Saved entries
_ _ _

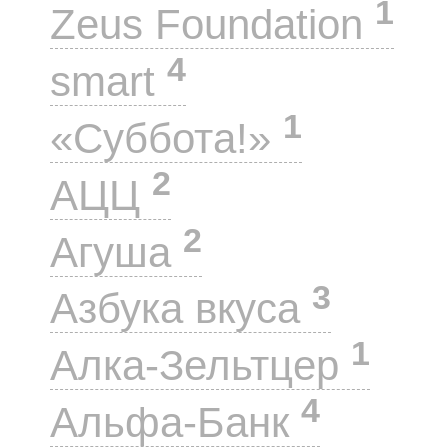
1
Zeus Foundation
4
smart
1
«Суббота!»
2
АЦЦ
2
Агуша
3
Азбука вкуса
1
Алка-Зельтцер
4
Альфа-Банк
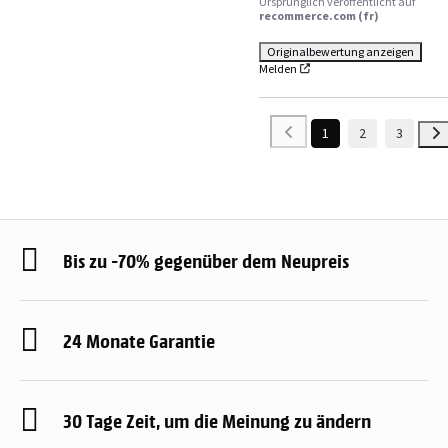
Ursprünglich veröffentlicht auf
recommerce.com (fr)
Originalbewertung anzeigen
Melden
1
2
3
Bis zu -70% gegenüber dem Neupreis
24 Monate Garantie
30 Tage Zeit, um die Meinung zu ändern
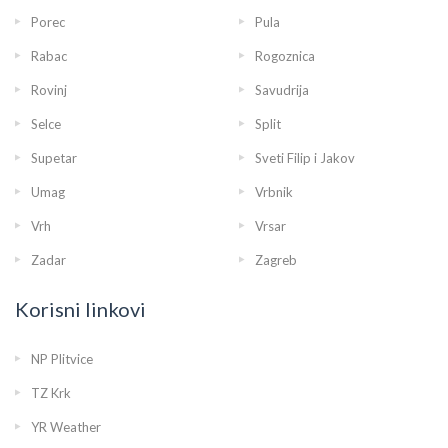
Porec
Pula
Rabac
Rogoznica
Rovinj
Savudrija
Selce
Split
Supetar
Sveti Filip i Jakov
Umag
Vrbnik
Vrh
Vrsar
Zadar
Zagreb
Korisni linkovi
NP Plitvice
TZ Krk
YR Weather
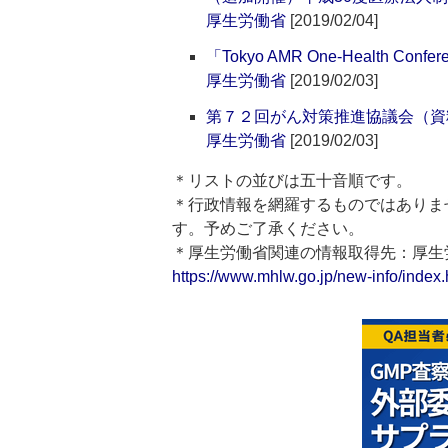
厚生労働省
[2019/02/04]
「Tokyo AMR One-Health Co
厚生労働省
[2019/02/03]
第７２回がん対策推進協議会（資
厚生労働省
[2019/02/03]
＊リストの並びは五十音順です。
＊行政情報を網羅するものではありま
す。予めご了承ください。
＊厚生労働省関連の情報取得先：厚
https://www.mhlw.go.jp/new-info/index.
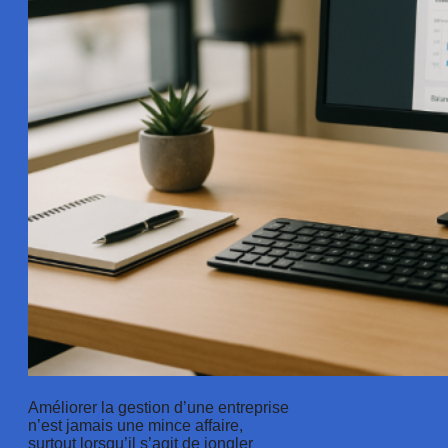
Améliorer la gestion d’une entreprise
n’est jamais une mince affaire,
surtout lorsqu’il s’agit de jongler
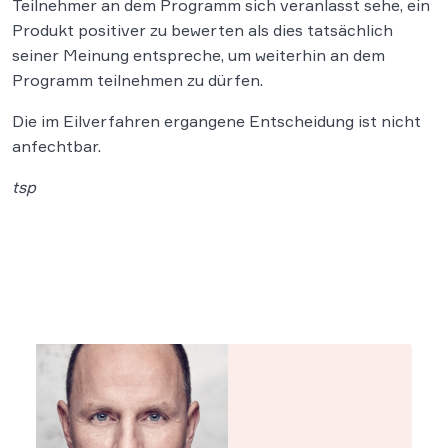
Teilnehmer an dem Programm sich veranlasst sehe, ein
Produkt positiver zu bewerten als dies tatsächlich
seiner Meinung entspreche, um weiterhin an dem
Programm teilnehmen zu dürfen.
Die im Eilverfahren ergangene Entscheidung ist nicht
anfechtbar.
tsp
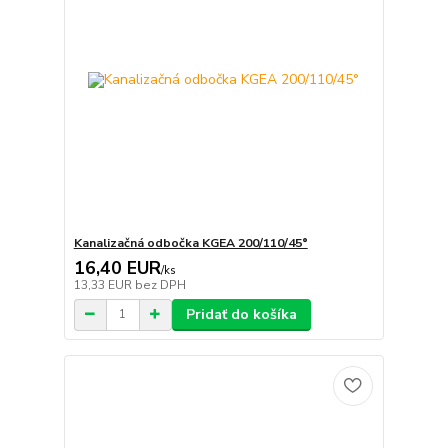
Kanalizačná odbočka KGEA 200/110/45°
16,40 EUR
/
ks
13,33 EUR
bez DPH
Pridať do košíka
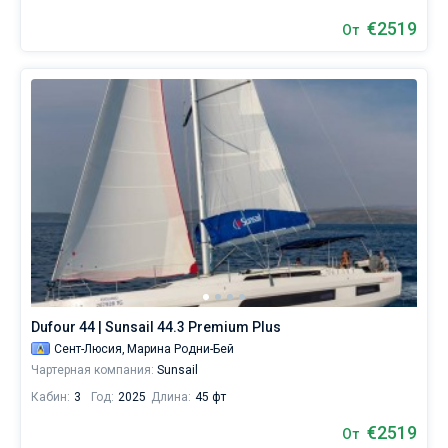
с
€2519
От
нашим
огромным
выбором
суден
и
поспешите
арендовать
яхту
на
Сент-
Люсии
для
вашего
Dufour 44 | Sunsail 44.3 Premium Plus
идеального
Сент-Люсия,
Марина Родни-Бей
Чартерная компания:
Sunsail
отдыха!
Кабин:
3
Год:
2025
Длина:
45 фт
Ближайшие
регионы
€2519
От
для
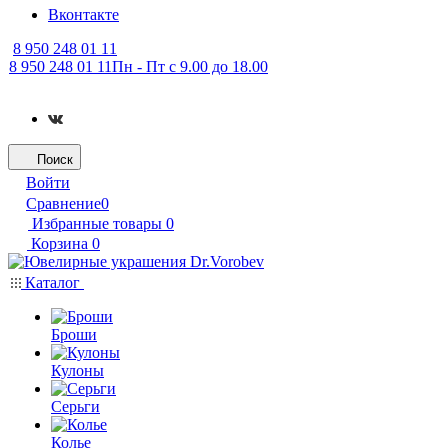
Вконтакте
8 950 248 01 11
8 950 248 01 11
Пн - Пт с 9.00 до 18.00
Поиск
Войти
Сравнение
0
Избранные товары
0
Корзина
0
Каталог
Броши
Кулоны
Серьги
Колье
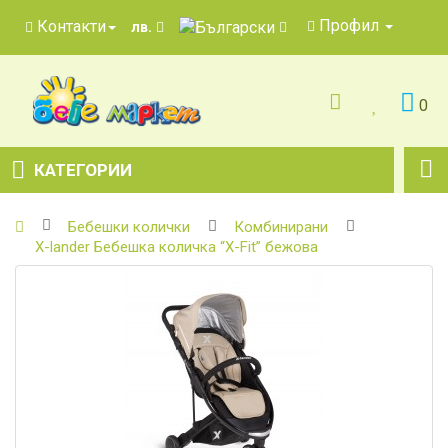
Профил
Контакти
лв.
0
КАТЕГОРИИ
Бебешки колички
Комбинирани
X-lander Бебешка количка “X-Fit” бежова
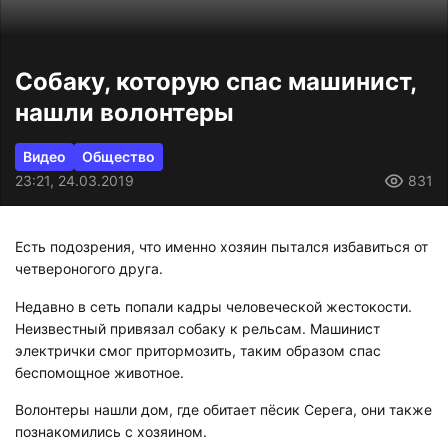
Собаку, которую спас машинист,
нашли волонтеры
Видео
Общество
23:21, 24.03.2019
831
Есть подозрения, что именно хозяин пытался избавиться от
четвероногого друга.
Недавно в сеть попали кадры человеческой жестокости.
Неизвестный привязал собаку к рельсам. Машинист
электрички смог притормозить, таким образом спас
беспомощное животное.
Волонтеры нашли дом, где обитает пёсик Серега, они также
познакомились с хозяином.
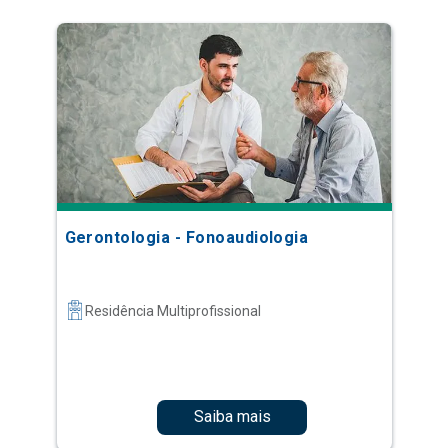
Gerontologia - Fonoaudiologia
Residência Multiprofissional
Saiba mais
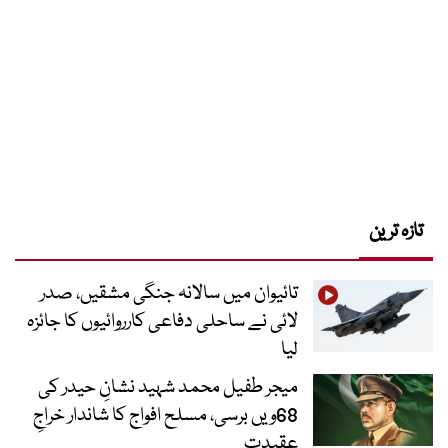
تازہ ترین
تائیوان میں سالانہ جنگی مشقیں، صدر
لائی نے ساحلی دفاعی کارروائیوں کا جائزہ
لیا
میجر طفیل محمد شہید نشانِ حیدر کی
68ویں برسی، مسلح افواج کا شاندار خراجِ
عقیدت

_ _ _

▶ [Exercise requirements] Filter the entries above and keep only the lines with the word "нашли".

▶ [Exercise result]
нашли волонтеры
Волонтеры нашли дом, где обитает пёсик Серега, они также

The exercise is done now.